23. En deuxième lieu, cette juridiction observe que, selon la jurisprudence constante du Raad van State (Conseil d’État), s’appuyant sur l’exigence d’une dégradation rapide de l’état de santé au sens de l’arrêt Paposhvili c. Belgique ( 4 ), seules les conséquences médicales survenant dans les trois mois suivant l’interruption du traitement médical doivent être prises en considération pour déterminer si une telle interruption entraînera une situation d’urgence médicale. Selon la juridiction de
renvoi, la Cour EDH n’a toutefois pas fixé de délai explicite dans ledit arrêt.
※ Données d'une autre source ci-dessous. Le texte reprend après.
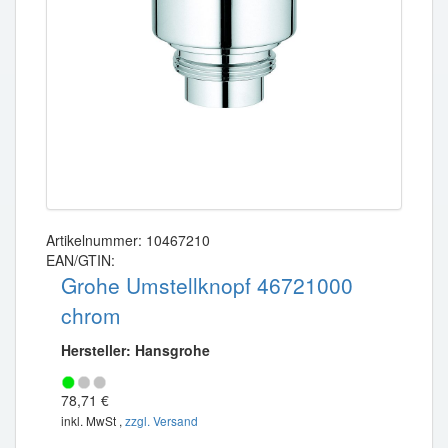
Artikelnummer: 10467210
EAN/GTIN:
Grohe Umstellknopf 46721000
chrom
Hersteller: Hansgrohe
78,71 €
inkl. MwSt ,
zzgl. Versand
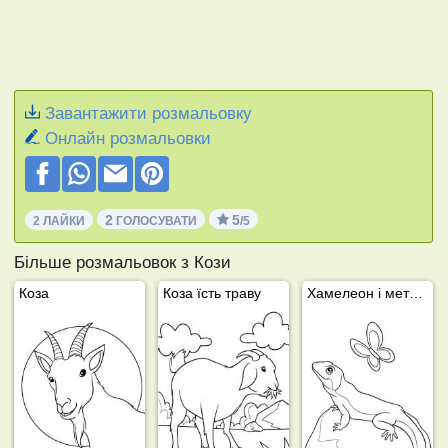
Завантажити розмальовку
Онлайн розмальовки
2
5
2 ЛАЙКИ
ГОЛОСУВАТИ
/5
Більше розмальовок з Кози
Коза
Коза їсть траву
Хамелеон і метелик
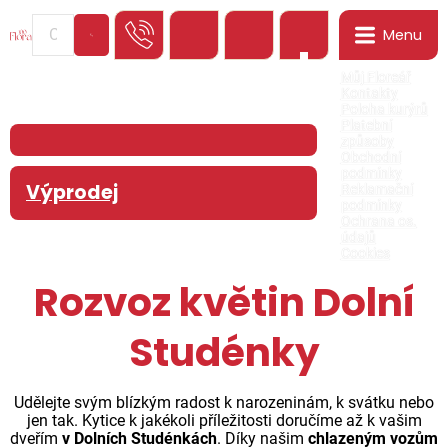
Menu
0
Můj Floreář
Kontakty
Poloha kurýrů
Platební
způsoby
Obchodní
podmínky
Výprodej
Reklamační
podmínky
Ochrana os.
údajů
Cookies
Rozvoz květin Dolní
Studénky
Udělejte svým blízkým radost k narozeninám, k svátku nebo
jen tak. Kytice k jakékoli příležitosti doručíme až k vašim
dveřím
v Dolních Studénkách
. Díky našim
chlazeným vozům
Dès lors, elle estime nécessaire de déterminer si les conséquences liées à l’interruption du traitement médical d’un ressortissant d’un pays tiers gravement malade, en cas de retour dans son pays d’origine, peuvent ne relever de l’article 4 de la Charte que si elles se produisent dans une période de trois mois, quelle que soit la nature de la pathologie et quel que soit le traitement médical.
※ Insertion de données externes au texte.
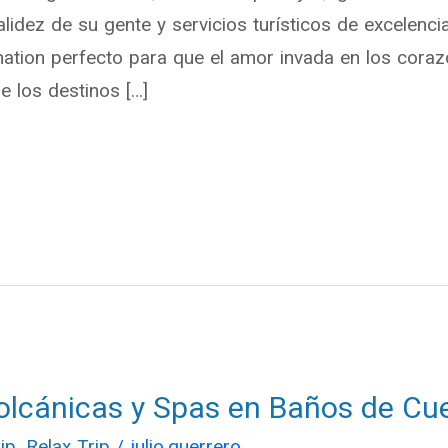
lidez de su gente y servicios turísticos de excelencia
tion perfecto para que el amor invada en los corazon
e los destinos […]
olcánicas y Spas en Baños de Cu
ip
,
Relax Trip
/
julio.guerrero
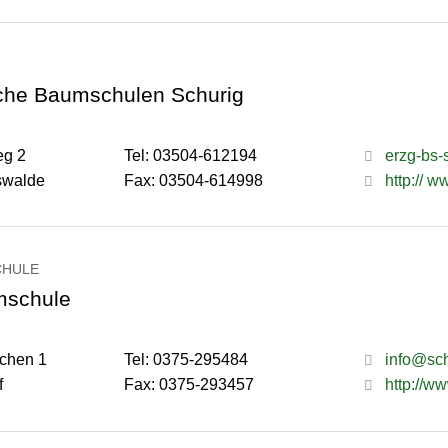
sche Baumschulen Schurig
g 2
Tel: 03504-612194
erzg-bs
swalde
Fax: 03504-614998
http:// 
CHULE
mschule
chen 1
Tel: 0375-295484
info@sc
f
Fax: 0375-293457
http://w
24. En troisième lieu, la juridiction de renvoi relève que le Raad van State (Conseil d’État) a jugé que l’article 64 de la loi sur les étrangers impose également d’examiner si la mesure d’éloignement, en tant que telle, d’un ressortissant d’un pays tiers présentant une affection mentale ou physique particulièrement grave peut conduire à un risque réel de violation de l’article 3 de la CEDH. Toutefois, cette appréciation interviendrait uniquement lors de l’examen de la capacité d’un tel
ressortissant à voyager, de sorte qu’il n’est jamais demandé au BMA si des conséquences médicales peuvent résulter du seul éloignement et que ces conséquences ne sont pas prises en compte afin d’établir si une « situation d’urgence médicale », au sens de la circulaire sur les étrangers, s’oppose à un tel éloignement, lorsque le traitement médical que ledit ressortissant reçoit n’est pas disponible ou n’est pas accessible dans le pays d’origine.

25. Dans le cadre d’un tel contrôle, une augmentation des conséquences psychiques, telles qu’un risque de suicide, pourra difficilement, selon cette juridiction, faire obstacle à l’éloignement alors qu’elle peut provoquer une situation d’urgence médicale.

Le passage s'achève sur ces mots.